Habitat - La Fondation Abbé-Pierre dresse la carte de France du "logement trop cher"
La Fondation Abbé-Pierre publie une étude originale sur "La France du logement trop cher". Elle consiste à tester, dans douze agglomérations de taille diverse, ce que différents ménages types peuvent réellement s'offrir, à la location ou à l'achat, dans le neuf ou dans l'ancien, dans le privé ou dans le parc social. Le résultat est qu'"en dehors du logement vraiment social, les prix proposés sont souvent trop élevés pour la plupart des ménages, et pas seulement en région parisienne".
Des logements inaccessibles
L'étude ne s'en tient pas aux seuls ménages modestes, mais intègre également les "classes moyennes inférieures". Elle prend ainsi en compte quatre profils types : un isolé (jeune ou retraité) avec 900 euros par mois plus l'APL, une famille monoparentale de deux ou trois personnes avec 1.200 euros par mois plus l'APL, un ménage de trois personnes (deux actifs) avec 2.000 euros par mois (sans APL) et un ménage de cinq personnes (un actif) avec 1.900 euros par mois plus l'APL.

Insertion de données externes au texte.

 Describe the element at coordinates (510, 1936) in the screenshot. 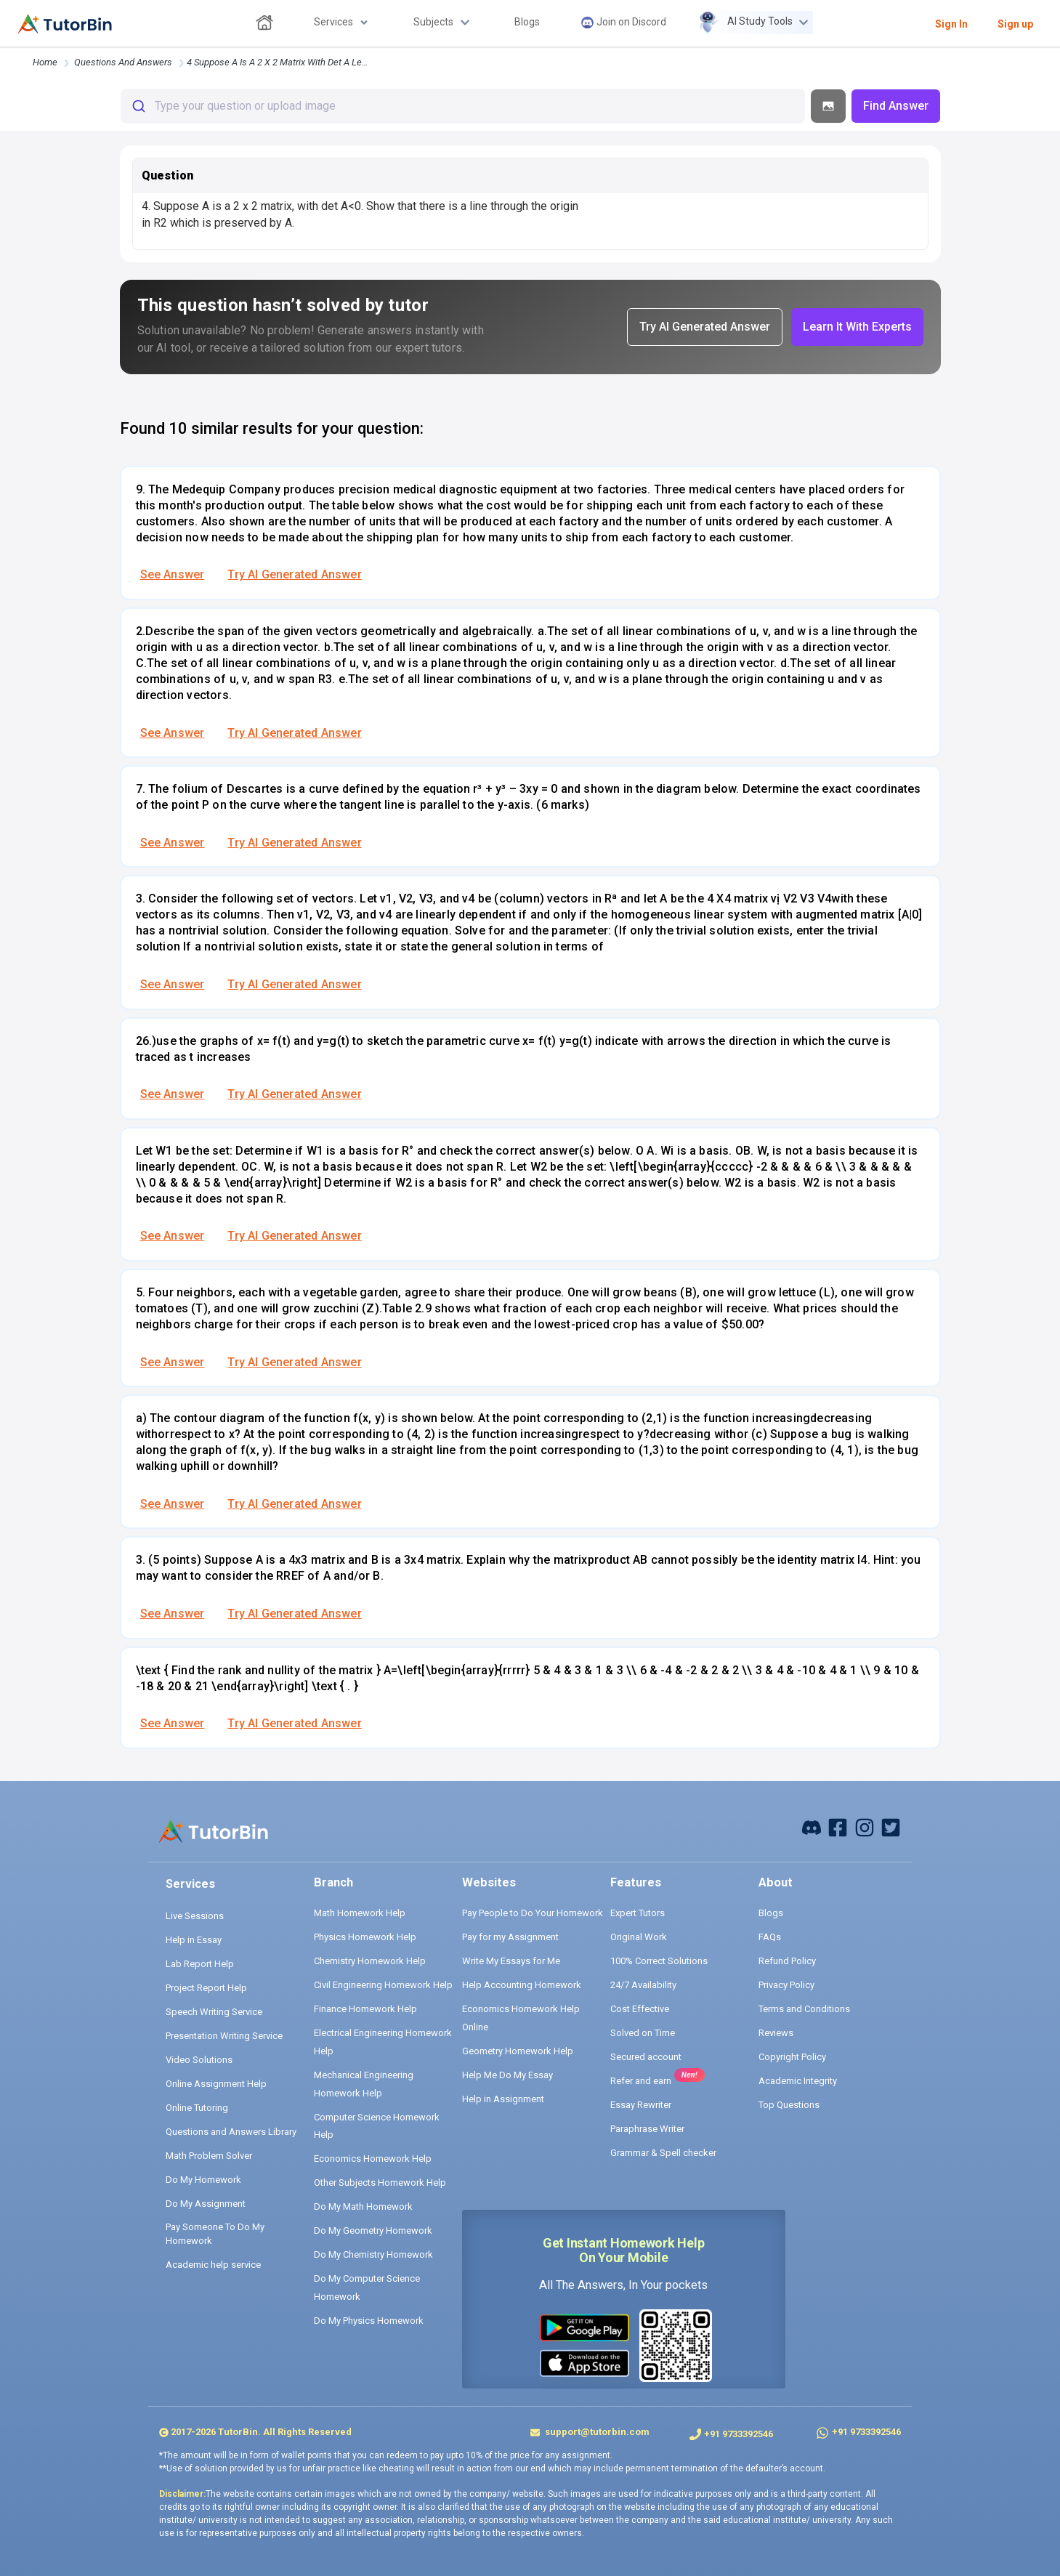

Par exemple, en matière d'accession à la propriété, la famille monoparentale peut accéder à un T2 ancien à Lille, à un T2 neuf ou ancien à Caen ou Orléans ou à un T2 ou T3 ancien à Clermont-Ferrand. En revanche, elle ne peut pas accéder à la propriété - dans des conditions acceptables (taux d'effort, superficie, qualité...) - dans les huit autres agglomérations de l'échantillon : Bordeaux, Lyon, Montpellier, Nice, Rennes, Toulouse, Seine Amont (Ivry-Choisy-Vitry) et Strasbourg.
En matière de marché locatif privé et intermédiaire, la même famille monoparentale ne peut accéder à aucun logement dans les douze agglomérations de l'échantillon (dans des conditions acceptables et pour un taux d'effort de 25%). Il en est de même pour la famille de cinq personnes. La situation est un peu moins défavorable pour la personne isolée - qui peut accéder à un T1 en PLS, sauf à Lille, Lyon, Montpellier, Nice et Seine Amont - et pour le ménage de trois personnes, qui peut accéder à un T3 en PLS sauf dans ces cinq mêmes agglomérations.
"La France n'est pas sortie du logement hors de prix"
Pour la Fondation Abbé-Pierre, "la France n'est pas sortie du logement hors de prix. Malgré le tassement des prix depuis 2011, à l'achat comme à la location, se loger correctement reste un objectif inatteignable pour une large part des ménages des couches populaires et moyennes, notamment dans les grandes villes". En dehors du logement très social (PLAI et PLUS), "les prix proposés sont souvent trop élevés pour la plupart des ménages, et pas seulement en région parisienne".
L'étude rappelle ainsi qu'entre 2000 et 2014, les loyers ont augmenté en moyenne de 55% (selon les chiffres de l'Observatoire des loyers de l'agglomération parisienne), soit un rythme deux fois plus rapide que celui de l'inflation. En matière d'accession, les prix ont progressé de 110% entre 2000 et 2015, selon l'Insee, ce qui "a rendu l'achat d'un logement adapté à leurs besoins très difficile aux ménages des classes moyennes, et totalement hors de portée des ménages modestes".
Le logement social "bouée de sauvetage", mais pas sans conséquence
En revanche, l'étude estime que tous les ménages de l'échantillon peuvent payer un loyer HLM en logement réellement social, c'est-à-dire PLUS ou PLAI. La Fondation plaide donc à la fois pour une relance de la construction de logements sociaux et pour une part plus grande accordée au logement très social.
Dans le cas du parc privé, elle estime que l'encadrement des loyers est à étendre "au plus vite", l'expérience parisienne se révélant "très positive pour des milliers de locataires qui ont vu leur facture logement baisser". En termes d'accession à la propriété, "qui est une aspiration légitime", la Fondation demande "de promouvoir des solutions d'accession sociale qui solvabilisent et sécurisent les accédants, à l'instar du PSLA" (prêt en location-accession proposé par les bailleurs sociaux).
Ce rôle de "bouée de sauvetage" du logement social, dans un contexte de logement trop cher, n'est d'ailleurs pas sans conséquence sur le très faible turn over dans ce secteur. Un seul chiffre cité par l'étude suffit à en témoigner : le nombre de ménages passés d'une location en HLM à l'accession à la propriété au cours des quatre années précédentes a reculé de 297.000 en 2002 à 165.000 en 2013, soit une chute de 44%.